• EXERCISE INPUTS
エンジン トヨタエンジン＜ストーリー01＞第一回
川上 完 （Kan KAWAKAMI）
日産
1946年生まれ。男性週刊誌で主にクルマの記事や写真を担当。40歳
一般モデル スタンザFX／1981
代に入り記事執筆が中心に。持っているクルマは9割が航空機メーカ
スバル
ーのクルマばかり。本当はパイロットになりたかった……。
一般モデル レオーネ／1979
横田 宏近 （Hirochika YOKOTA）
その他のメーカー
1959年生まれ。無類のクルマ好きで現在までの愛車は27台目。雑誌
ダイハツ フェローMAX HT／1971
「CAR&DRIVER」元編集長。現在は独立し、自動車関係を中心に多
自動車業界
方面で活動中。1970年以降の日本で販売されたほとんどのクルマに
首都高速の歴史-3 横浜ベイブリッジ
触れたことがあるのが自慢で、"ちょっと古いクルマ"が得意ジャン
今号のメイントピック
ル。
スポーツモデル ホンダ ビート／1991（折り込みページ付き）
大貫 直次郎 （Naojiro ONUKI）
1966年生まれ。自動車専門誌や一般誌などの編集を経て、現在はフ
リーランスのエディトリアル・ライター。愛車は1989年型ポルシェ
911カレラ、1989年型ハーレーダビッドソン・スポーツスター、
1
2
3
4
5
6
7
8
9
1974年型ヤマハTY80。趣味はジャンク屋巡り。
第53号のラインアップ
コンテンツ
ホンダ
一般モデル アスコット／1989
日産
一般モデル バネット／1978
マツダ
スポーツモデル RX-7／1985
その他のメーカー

• PROBLEM TO SOLVE
Each entry should be written out again exactly, with no word left out.

• EXERCISE RESPONSE
エンジン トヨタエンジン＜ストーリー01＞第一回
川上 完 （Kan KAWAKAMI）
日産
1946年生まれ。男性週刊誌で主にクルマの記事や写真を担当。40歳
一般モデル スタンザFX／1981
代に入り記事執筆が中心に。持っているクルマは9割が航空機メーカ
スバル
ーのクルマばかり。本当はパイロットになりたかった……。
一般モデル レオーネ／1979
横田 宏近 （Hirochika YOKOTA）
その他のメーカー
1959年生まれ。無類のクルマ好きで現在までの愛車は27台目。雑誌
ダイハツ フェローMAX HT／1971
「CAR&DRIVER」元編集長。現在は独立し、自動車関係を中心に多
自動車業界
方面で活動中。1970年以降の日本で販売されたほとんどのクルマに
首都高速の歴史-3 横浜ベイブリッジ
触れたことがあるのが自慢で、"ちょっと古いクルマ"が得意ジャン
今号のメイントピック
ル。
スポーツモデル ホンダ ビート／1991（折り込みページ付き）
大貫 直次郎 （Naojiro ONUKI）
1966年生まれ。自動車専門誌や一般誌などの編集を経て、現在はフ
リーランスのエディトリアル・ライター。愛車は1989年型ポルシェ
911カレラ、1989年型ハーレーダビッドソン・スポーツスター、
1
2
3
4
5
6
7
8
9
1974年型ヤマハTY80。趣味はジャンク屋巡り。
第53号のラインアップ
コンテンツ
ホンダ
一般モデル アスコット／1989
日産
一般モデル バネット／1978
マツダ
スポーツモデル RX-7／1985
その他のメーカー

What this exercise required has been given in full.